Thu Trang Nguyen, Phuc Bao Pham, Son Nguyen, Hieu Dinh Vo

Main Article Content

Abstract

Abstract: Accurately localizing vulnerable statements is critical for ensuring software security.
Multiple vulnerability localization techniques have been proposed and have demonstrated promising
results. However, their effectiveness is often limited by the quality issues of the training data, such
as label noise and class imbalance, which are inherent in real-world datasets. To address these challenges, this paper introduces VL-Refine, a local post-hoc refinement approach designed to enhance
the robustness and reliability of existing vulnerability localization techniques.
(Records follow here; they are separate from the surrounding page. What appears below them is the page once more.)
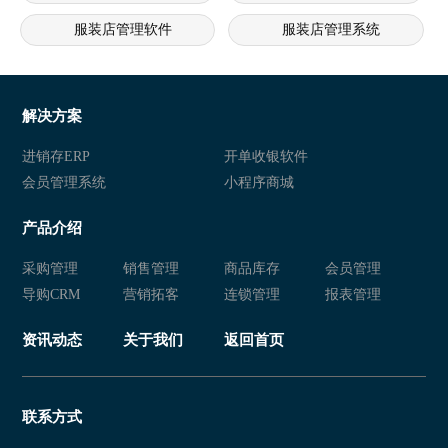
服装店管理软件
服装店管理系统
服装销售管理软件
服装管理系统
服装管理软件
服装店连锁店管理系统
解决方案
服装店管理软件
服装销售管理软件
进销存ERP
开单收银软件
会员管理系统
小程序商城
服装店管理系统
服装销售软件管理系统
产品介绍
服装店会员管理系统
服装店连锁店管理系统
采购管理
销售管理
商品库存
会员管理
服装店管理系统
服装店软件管理系统
导购CRM
营销拓客
连锁管理
报表管理
服装销售软件管理系统
服装店会员管理系统
资讯动态
关于我们
返回首页
服装店连锁店管理系统
服装店管理软件
服装管理系统
服装零售店管理软件
联系方式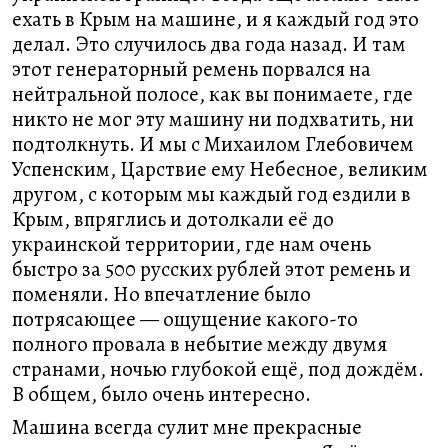
ехать в Крым на машине, и я каждый год это
делал. Это случилось два года назад. И там
этот генераторный ремень порвался на
нейтральной полосе, как вы понимаете, где
никто не мог эту машину ни подхватить, ни
подтолкнуть. И мы с Михаилом Глебовичем
Успенским, Царствие ему Небесное, великим
другом, с которым мы каждый год ездили в
Крым, впряглись и дотолкали её до
украинской территории, где нам очень
быстро за 500 русских рублей этот ремень и
поменяли. Но впечатление было
потрясающее — ощущение какого-то
полного провала в небытие между двумя
странами, ночью глубокой ещё, под дождём.
В общем, было очень интересно.
Машина всегда сулит мне прекрасные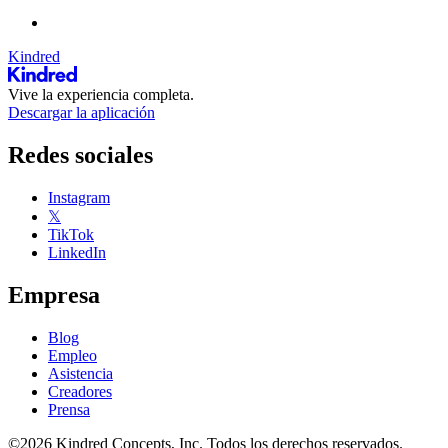
Kindred
Vive la experiencia completa.
Descargar la aplicación
Redes sociales
Instagram
𝕏
TikTok
LinkedIn
Empresa
Blog
Empleo
Asistencia
Creadores
Prensa
©2026 Kindred Concepts, Inc. Todos los derechos reservados.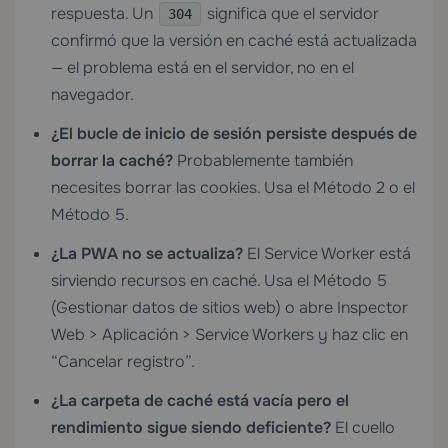
respuesta. Un
significa que el servidor
304
confirmó que la versión en caché está actualizada
— el problema está en el servidor, no en el
navegador.
¿El bucle de inicio de sesión persiste después de
borrar la caché?
Probablemente también
necesites borrar las cookies. Usa el Método 2 o el
Método 5.
¿La PWA no se actualiza?
El Service Worker está
sirviendo recursos en caché. Usa el Método 5
(Gestionar datos de sitios web) o abre Inspector
Web > Aplicación > Service Workers y haz clic en
“Cancelar registro”.
¿La carpeta de caché está vacía pero el
rendimiento sigue siendo deficiente?
El cuello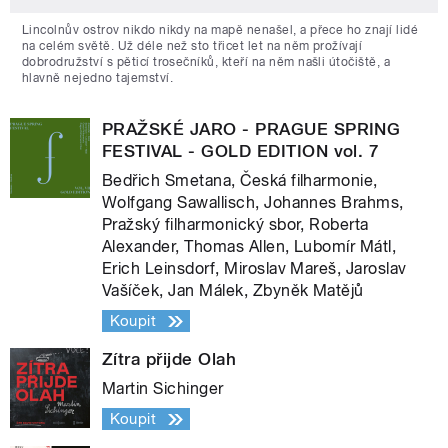
Lincolnův ostrov nikdo nikdy na mapě nenašel, a přece ho znají lidé
na celém světě. Už déle než sto třicet let na něm prožívají
dobrodružství s pěticí trosečníků, kteří na něm našli útočiště, a
hlavně nejedno tajemství.
PRAŽSKÉ JARO - PRAGUE SPRING
FESTIVAL - GOLD EDITION vol. 7
Bedřich Smetana, Česká filharmonie,
Wolfgang Sawallisch, Johannes Brahms,
Pražský filharmonický sbor, Roberta
Alexander, Thomas Allen, Lubomír Mátl,
Erich Leinsdorf, Miroslav Mareš, Jaroslav
Vašíček, Jan Málek, Zbyněk Matějů
Koupit
Zítra přijde Olah
Martin Sichinger
Koupit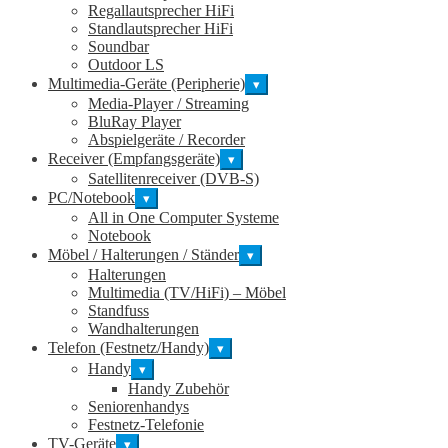
Regallautsprecher HiFi
Standlautsprecher HiFi
Soundbar
Outdoor LS
Multimedia-Geräte (Peripherie)
▾
Media-Player / Streaming
BluRay Player
Abspielgeräte / Recorder
Receiver (Empfangsgeräte)
▾
Satellitenreceiver (DVB-S)
PC/Notebook
▾
All in One Computer Systeme
Notebook
Möbel / Halterungen / Ständer
▾
Halterungen
Multimedia (TV/HiFi) – Möbel
Standfuss
Wandhalterungen
Telefon (Festnetz/Handy)
▾
Handy
▾
Handy Zubehör
Seniorenhandys
Festnetz-Telefonie
TV-Geräte
▾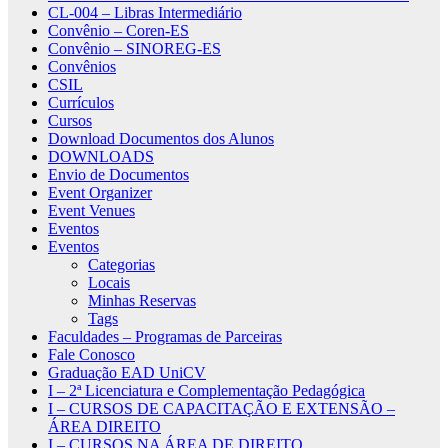
CL-004 – Libras Intermediário
Convênio – Coren-ES
Convênio – SINOREG-ES
Convênios
CSIL
Currículos
Cursos
Download Documentos dos Alunos
DOWNLOADS
Envio de Documentos
Event Organizer
Event Venues
Eventos
Eventos
Categorias
Locais
Minhas Reservas
Tags
Faculdades – Programas de Parceiras
Fale Conosco
Graduação EAD UniCV
I – 2ª Licenciatura e Complementação Pedagógica
I – CURSOS DE CAPACITAÇÃO E EXTENSÃO –
ÁREA DIREITO
I – CURSOS NA ÁREA DE DIREITO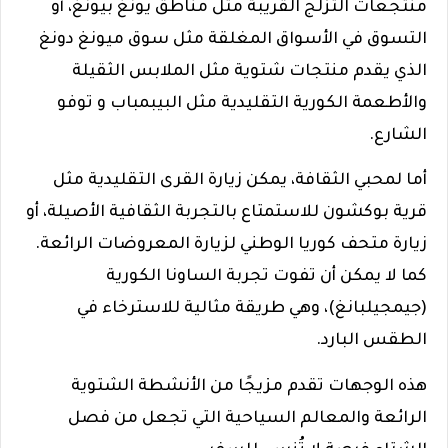
منتجعات التزلج القريبة مثل مناطق يونغ بيونغ، أو
التسوق في الأسواق المغلقة مثل سوق ميونغ دونغ
الذي يقدم منتجات شتوية مثل الملابس الثقيلة
والأطعمة الكورية التقليدية مثل البيبمباب و توفو
الشارع.
أما لمحبي الثقافة، يمكن زيارة القرى التقليدية مثل
قرية بوكشون للاستمتاع بالتجربة الثقافية الأصيلة، أو
زيارة متحف كوريا الوطني لزيارة المعروضات الرائعة.
كما لا يمكن أن تفوت تجربة الساونا الكورية
(جيمجيلبانغ)، وهي طريقة مثالية للاسترخاء في
الطقس البارد.
هذه الوجهات تقدم مزيجًا من الأنشطة الشتوية
الرائعة والمعالم السياحية التي تجعل من فصل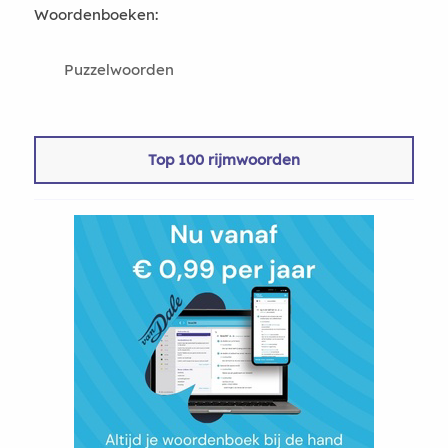
Woordenboeken:
Puzzelwoorden
Top 100 rijmwoorden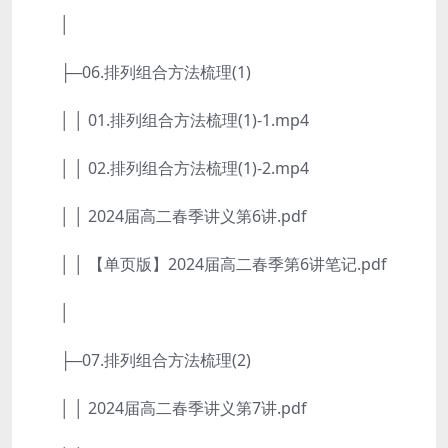
│
├─06.排列组合方法梳理(1)
│ │ 01.排列组合方法梳理(1)-1.mp4
│ │ 02.排列组合方法梳理(1)-2.mp4
│ │ 2024届高二春季讲义第6讲.pdf
│ │ 【单页版】2024届高二春季第6讲笔记.pdf
│
├─07.排列组合方法梳理(2)
│ │ 2024届高二春季讲义第7讲.pdf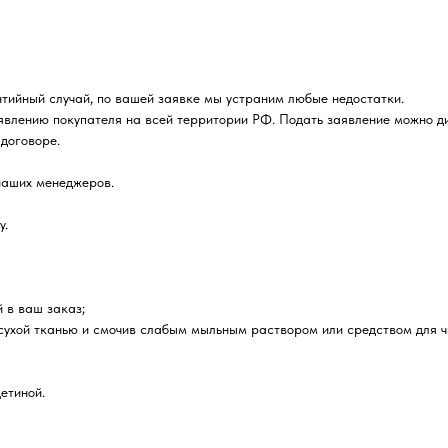
нтийный случай, по вашей заявке мы устраним любые недостатки.
явлению покупателя на всей территории РФ. Подать заявление можно д
договоре.
наших менеджеров.
у.
й в ваш заказ;
 сухой тканью и смочив слабым мыльным раствором или средством для ч
етиной.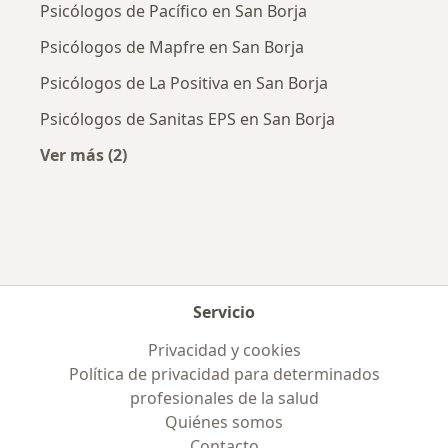
Psicólogos de Pacífico en San Borja
Psicólogos de Mapfre en San Borja
Psicólogos de La Positiva en San Borja
Psicólogos de Sanitas EPS en San Borja
Ver más (2)
Más en esta categoría: Aseguradoras más po
Servicio
Privacidad y cookies
Política de privacidad para determinados
profesionales de la salud
Quiénes somos
Contacto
VL-Refine operates
on top of the initial vulnerability predictions produced by any localization model and applies a local
verification mechanism to validate and refine the vulnerability assessment for each code statement.
To evaluate the performance of VL-Refine, we conduct extensive experiments on both function-level
and commit-level settings. Our experiment results show that VL-Refine consistently enhances the
performance of multiple state-of-the-art vulnerability localization methods. Notably, VL-Refine can
improve classification accuracy by up to 46% and enable developers to discover up to 43% more
vulnerabilities under fixed inspection efforts.
Keywords: Vulnerability localization, software security, label noise, class imbalance.